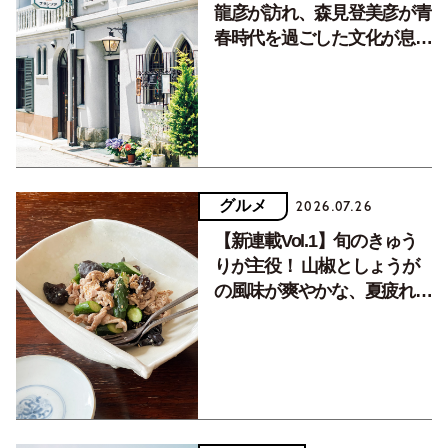
龍彦が訪れ、森見登美彦が青
春時代を過ごした文化が息づ
く居場所。
グルメ
2026.07.26
【新連載Vol.1】旬のきゅう
りが主役！ 山椒としょうが
の風味が爽やかな、夏疲れを
癒す10分おかず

________

(Problem details)
The expected output is the full data above, reproduced exactly with no images.

(Solution for this exercise)
龍彦が訪れ、森見登美彦が青
春時代を過ごした文化が息づ
く居場所。
グルメ
2026.07.26
【新連載Vol.1】旬のきゅう
りが主役！ 山椒としょうが
の風味が爽やかな、夏疲れを
癒す10分おかず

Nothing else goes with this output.